WHAT YOU WILL DO: In the records below, find each line holding the word "that" and copy it.

PROVIDED MATERIAL:
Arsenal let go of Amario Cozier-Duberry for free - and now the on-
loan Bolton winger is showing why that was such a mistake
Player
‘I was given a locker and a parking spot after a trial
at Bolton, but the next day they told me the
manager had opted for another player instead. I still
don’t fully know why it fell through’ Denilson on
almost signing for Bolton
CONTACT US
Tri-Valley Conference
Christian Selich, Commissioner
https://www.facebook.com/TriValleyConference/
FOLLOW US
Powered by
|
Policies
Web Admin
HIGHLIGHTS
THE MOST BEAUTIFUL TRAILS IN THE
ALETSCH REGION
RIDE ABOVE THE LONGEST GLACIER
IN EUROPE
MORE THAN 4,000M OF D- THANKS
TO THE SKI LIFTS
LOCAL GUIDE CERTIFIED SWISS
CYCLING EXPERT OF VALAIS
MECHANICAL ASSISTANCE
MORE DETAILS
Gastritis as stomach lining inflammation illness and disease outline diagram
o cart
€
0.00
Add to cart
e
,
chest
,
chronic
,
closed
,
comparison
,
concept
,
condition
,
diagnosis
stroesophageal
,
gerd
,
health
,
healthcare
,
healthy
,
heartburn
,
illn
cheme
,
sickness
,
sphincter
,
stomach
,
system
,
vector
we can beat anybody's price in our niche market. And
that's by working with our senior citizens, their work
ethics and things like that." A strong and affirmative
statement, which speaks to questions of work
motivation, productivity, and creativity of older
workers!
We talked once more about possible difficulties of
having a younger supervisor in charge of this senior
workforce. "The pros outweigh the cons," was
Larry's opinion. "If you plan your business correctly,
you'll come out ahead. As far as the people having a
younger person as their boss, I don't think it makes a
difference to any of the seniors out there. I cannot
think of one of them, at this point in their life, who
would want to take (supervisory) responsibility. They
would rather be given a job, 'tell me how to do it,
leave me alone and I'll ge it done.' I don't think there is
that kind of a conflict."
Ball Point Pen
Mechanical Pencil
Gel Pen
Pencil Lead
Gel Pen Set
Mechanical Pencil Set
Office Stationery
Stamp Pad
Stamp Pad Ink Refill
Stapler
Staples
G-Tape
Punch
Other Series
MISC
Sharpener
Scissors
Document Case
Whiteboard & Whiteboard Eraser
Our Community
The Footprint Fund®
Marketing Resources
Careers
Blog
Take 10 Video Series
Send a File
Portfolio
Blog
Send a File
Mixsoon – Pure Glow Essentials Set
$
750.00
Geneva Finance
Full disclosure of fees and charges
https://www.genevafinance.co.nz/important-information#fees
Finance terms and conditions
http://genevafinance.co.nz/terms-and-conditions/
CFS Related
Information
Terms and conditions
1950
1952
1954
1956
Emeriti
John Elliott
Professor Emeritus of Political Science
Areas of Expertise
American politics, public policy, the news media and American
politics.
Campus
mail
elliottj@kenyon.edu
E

SOLUTION TO THIS TASK:
loan Bolton winger is showing why that was such a mistake
that's by working with our senior citizens, their work
ethics and things like that." A strong and affirmative
that kind of a conflict."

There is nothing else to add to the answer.